I hope that you all know that MEE publishes applications paper, which we make freely available for everyone to read, and the software is (of course) downloadable too.
A couple of times over the last few weeks we have been asked to update some of the software code in the Applications. This presents us with a problem: whilst the occasional update is OK, if we commit to adding every update that is released, as could end up spending significant time putting up updates, which is inefficient all round. On the other hand we obviously want to provide access to the latest, best, software.
So, what to do? Should we allow all updates, only some (e.g. bug fixes), or none at all? We need a policy on this, so everyone knows the situation, but we have not decided what the policy should be.
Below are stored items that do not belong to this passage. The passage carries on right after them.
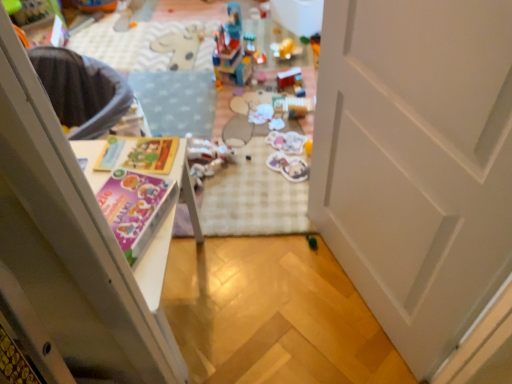 The width and height of the screenshot is (512, 384). I want to click on free space in front of translucent plastic toy at center, placed as the third toy when sorted from bottom to top, so click(x=216, y=197). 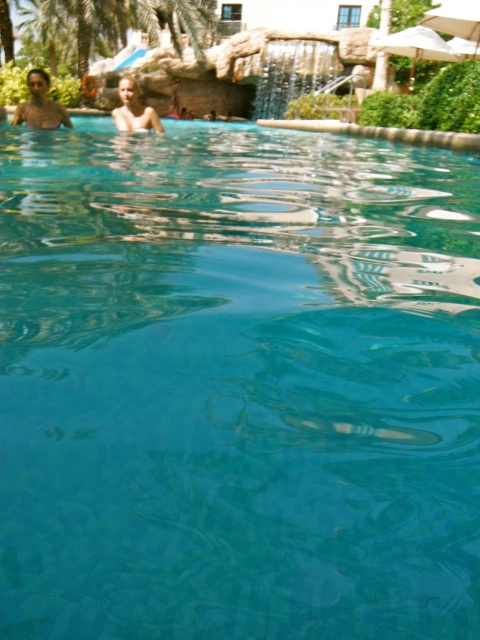 Is matte skin at upper left above blonde hair human at upper left?

No, matte skin at upper left is not above blonde hair human at upper left.

Between point (45, 113) and point (146, 122), which one is positioned behind?

Point (146, 122)

Image resolution: width=480 pixels, height=640 pixels. I want to click on matte skin at upper left, so click(39, 104). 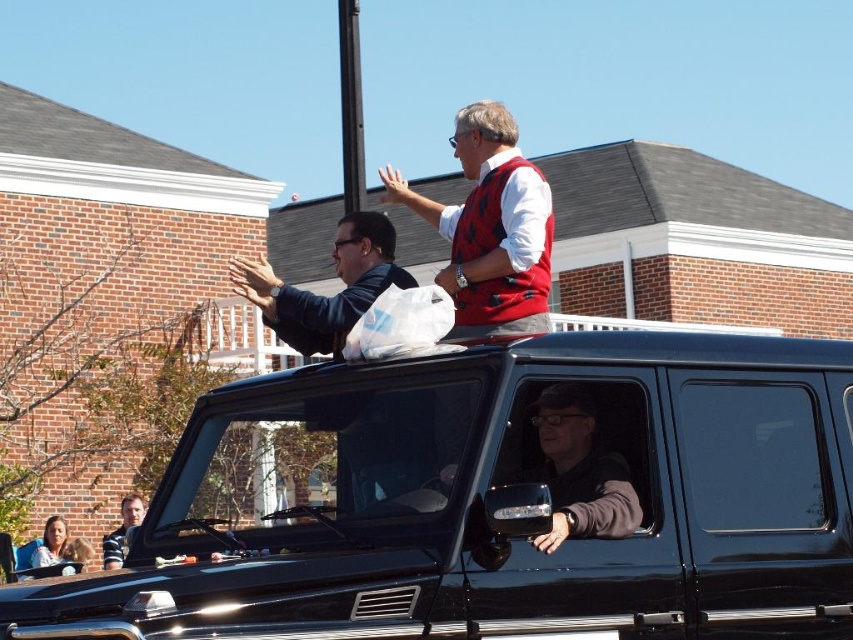 Question: Is black matte jeep at center above matte black jacket at center?

Choices:
 (A) yes
 (B) no

Answer: (B)

Question: Which object appears farthest from the camera in this image?

Choices:
 (A) matte red vest at upper center
 (B) matte black jacket at upper left

Answer: (B)

Question: In this image, where is matte black jacket at center located relative to matte black jacket at upper left?

Choices:
 (A) right
 (B) left

Answer: (A)

Question: Can you confirm if black matte jeep at center is positioned below matte black jacket at upper left?

Choices:
 (A) no
 (B) yes

Answer: (B)

Question: Estimate the real-world distances between objects in this image. Which object is farther from the matte black jacket at upper left?

Choices:
 (A) matte red vest at upper center
 (B) black matte jeep at center
 (C) matte black jacket at center

Answer: (B)

Question: Which object is the closest to the black matte jeep at center?

Choices:
 (A) matte black jacket at center
 (B) matte black jacket at upper left

Answer: (A) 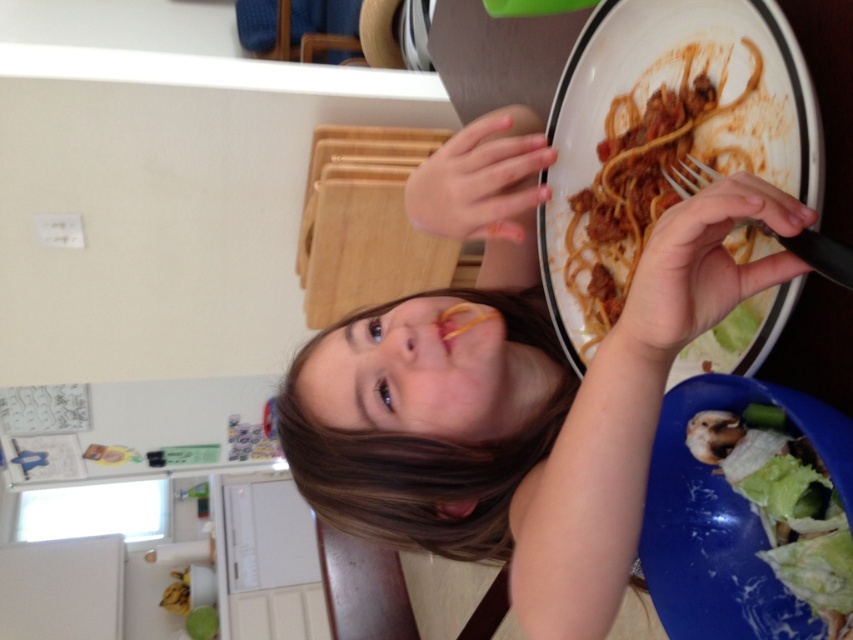 Does point (672, 52) lie behind point (851, 275)?

Yes, it is.

Who is more forward, (x=604, y=128) or (x=762, y=221)?

Point (x=762, y=221) is in front.

At what (x,y) coordinates should I click in order to perform the action: click on brown matte spaghetti at center. Please return your answer as a coordinate pair (x, y). Looking at the image, I should click on (654, 166).

Does smooth brown hair at center appear on the right side of brown matte spaghetti at center?

No, smooth brown hair at center is not to the right of brown matte spaghetti at center.

Is point (409, 483) farther from camera compared to point (598, 243)?

No, it is in front of (598, 243).

What do you see at coordinates (515, 385) in the screenshot? The width and height of the screenshot is (853, 640). I see `smooth brown hair at center` at bounding box center [515, 385].

Where is `smooth brown hair at center`? The height and width of the screenshot is (640, 853). smooth brown hair at center is located at coordinates (515, 385).

How far apart are smooth brown hair at center and green leafy vegetable at lower right?

smooth brown hair at center is 9.57 inches from green leafy vegetable at lower right.

Is point (459, 420) positioned after point (845, 596)?

Yes.

Who is more forward, (525, 141) or (805, 577)?

Positioned in front is point (805, 577).

Identify the location of smooth brown hair at center. pyautogui.click(x=515, y=385). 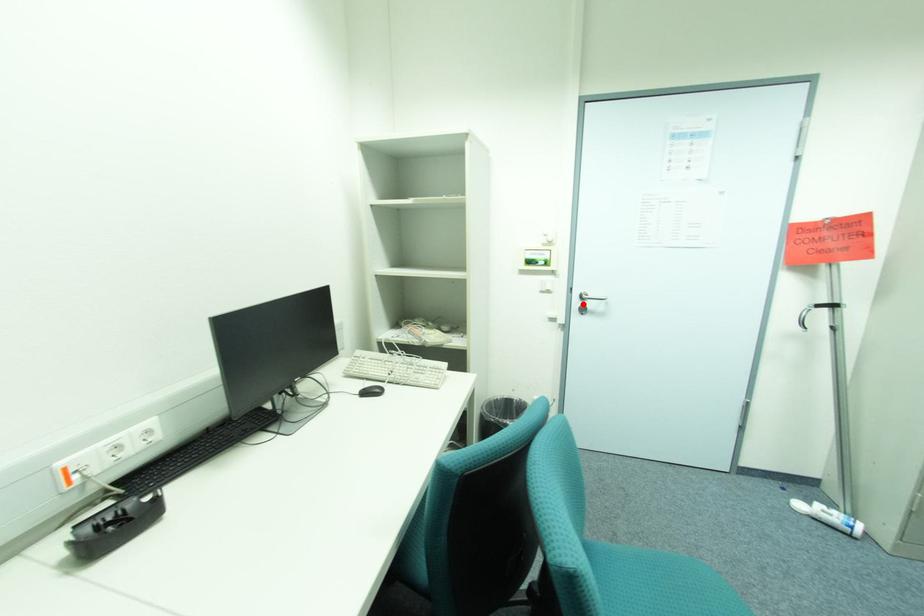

Now, we could come up with something half-baked on our own, but we thought it would be better to ask for some help, so we can come up with a plan that will suit everyone.
There are a number of issues:
- As a journal, MEE needs to have some level of permanence and stability: when you cite something you need to be confident that it’s the same when someone reads the citation.
- Permanence and stability of links is also important: if we link to a page we want to be reasonable confident it will still be there in 5 years time.
- We don’t want to be constantly changing code on the website: it could take up a lot of our time, and we aren’t set up to be a software repository like SourceForge.
- There are different levels of changes: from bug fixes through minor tweaks to total re-writes of the code. We don’t have to deal with them in the same way, but we should obviously be consistent.
So, what exactly should we do? How can we balance our desire to provide a stable record with providing access to up to date code? My current thought is that we should provide bug fixes, but perhaps not bigger changes. But we should also provide links to data repositories, and provide access that way. My worry with this is that the web pages we link to should be stable, so they don’t disappear 6 months after we put the link up.
I just googled “OpenBUGS”, and the first link I got was to the now-defunct Helsinki pages that I set up years ago – luckily I was prodded to put in a link to the newer pages (and – even better – those pages are current). How can we ensure our links remain current for some time (several years, at least) after an application is published? Or do we have to worry about this?
I’m sure these questions have been raised before, and other journals have found their own solutions. If you have any thoughts, or links, or wise words then please comment and help us reach the right decision.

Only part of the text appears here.